Seizure outcomes of temporal lobe epilepsy surgery in patients with normal MRI and without specific histopathology
- PMID: 28281007
- PMCID: PMC5385196
- DOI: 10.1007/s00701-017-3127-y
Seizure outcomes of temporal lobe epilepsy surgery in patients with normal MRI and without specific histopathology
Abstract
Background: Seizure outcome following surgery in pharmacoresistant temporal lobe epilepsy patients with normal magnetic resonance imaging and normal or non-specific histopathology is not sufficiently presented in the literature.
Methods: In a retrospective design, we reviewed data of 263 patients who had undergone temporal lobe epilepsy surgery and identified 26 (9.9%) who met the inclusion criteria. Seizure outcomes were determined at 2-year follow-up. Potential predictors of Engel class I (satisfactory outcome) were identified by logistic regression analyses.

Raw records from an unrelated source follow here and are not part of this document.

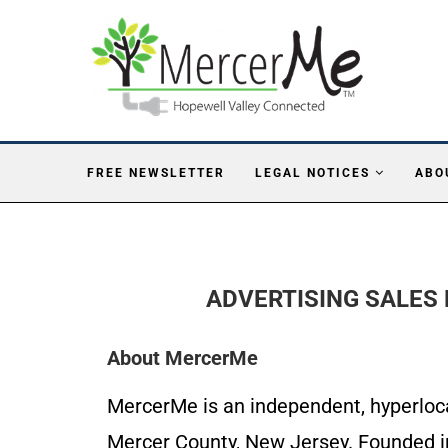
FREE NEWSLETTER
LEGAL NOTICES
ABO
ADVERTISING SALES 
About MercerMe
MercerMe is an independent, hyperlocal
Mercer County, New Jersey. Founded in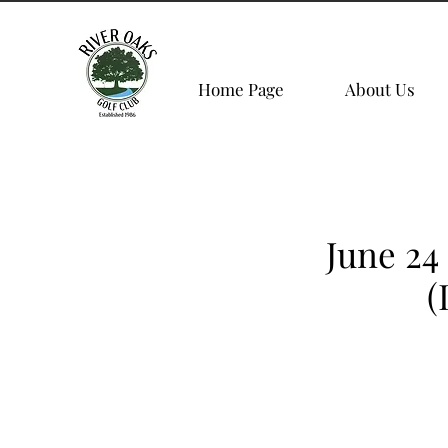
Home Page
About Us
June 24
(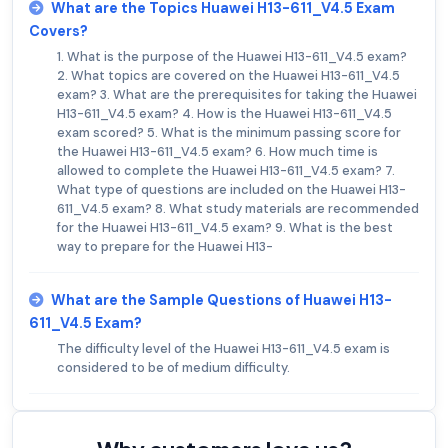
What are the Topics Huawei H13-611_V4.5 Exam
Covers?
1. What is the purpose of the Huawei H13-611_V4.5 exam?
2. What topics are covered on the Huawei H13-611_V4.5
exam? 3. What are the prerequisites for taking the Huawei
H13-611_V4.5 exam? 4. How is the Huawei H13-611_V4.5
exam scored? 5. What is the minimum passing score for
the Huawei H13-611_V4.5 exam? 6. How much time is
allowed to complete the Huawei H13-611_V4.5 exam? 7.
What type of questions are included on the Huawei H13-
611_V4.5 exam? 8. What study materials are recommended
for the Huawei H13-611_V4.5 exam? 9. What is the best
way to prepare for the Huawei H13-
What are the Sample Questions of Huawei H13-
611_V4.5 Exam?
The difficulty level of the Huawei H13-611_V4.5 exam is
considered to be of medium difficulty.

Results: Engel class I outcome was achieved in 61.5% of patients, 50% being completely seizure free (Engel class IA outcome). The strongest predictors of satisfactory outcome were typical ictal seizure semiology (p = 0.048) and localised ictal discharges on scalp EEG (p = 0.036).

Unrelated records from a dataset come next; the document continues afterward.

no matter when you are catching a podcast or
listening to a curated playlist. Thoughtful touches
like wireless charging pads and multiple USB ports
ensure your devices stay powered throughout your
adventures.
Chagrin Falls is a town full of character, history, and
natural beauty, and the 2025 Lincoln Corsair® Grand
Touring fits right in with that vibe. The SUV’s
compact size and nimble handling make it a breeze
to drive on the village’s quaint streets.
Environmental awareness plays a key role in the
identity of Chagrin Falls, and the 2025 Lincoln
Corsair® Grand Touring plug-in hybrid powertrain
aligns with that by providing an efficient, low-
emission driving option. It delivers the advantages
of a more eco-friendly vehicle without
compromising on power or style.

Conclusion: Surgery might be an effective treatment choice for the majority of these patients, although outcomes are less favourable than in patients with magnetic resonance imaging-defined lesional temporal lobe epilepsy. Typical ictal seizure semiology and localised ictal discharges on scalp EEG were predictors of Engel class I outcome.
Keywords: Epilepsy surgery; Normal MRI; Normal or non-specific histopathology; Postsurgical seizure outcomes; Prognostic factors; Temporal lobe epilepsy.
Conflict of interest statement
Funding
No funding was received for this research
Conflict of interest
None
Ethical approval
For this type of study formal consent is not required.